Task directions
Return the data below unaltered, but strip out the pictures.

Input records
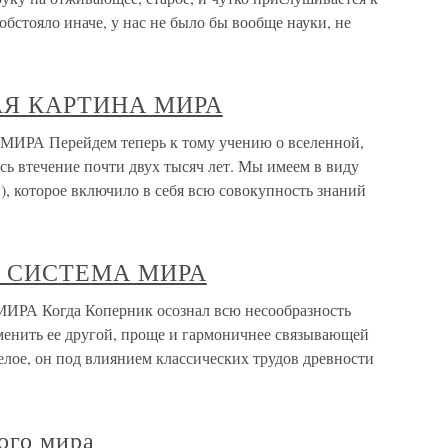
обстояло иначе, у нас не было бы вообще науки, не
АЯ КАРТИНА МИРА
А Перейдем теперь к тому учению о вселенной,
ь втечение почти двух тысяч лет. Мы имеем в виду
ы), которое включило в себя всю совокупность знаний
Я СИСТЕМА МИРА
 Когда Коперник осознал всю несообразность
менить ее другой, проще и гармоничнее связывающей
елое, он под влиянием классических трудов древности
ого мира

Answer for this exercise
обстояло иначе, у нас не было бы вообще науки, не
АЯ КАРТИНА МИРА
А Перейдем теперь к тому учению о вселенной,
ь втечение почти двух тысяч лет. Мы имеем в виду
ы), которое включило в себя всю совокупность знаний
Я СИСТЕМА МИРА
 Когда Коперник осознал всю несообразность
менить ее другой, проще и гармоничнее связывающей
елое, он под влиянием классических трудов древности
ого мира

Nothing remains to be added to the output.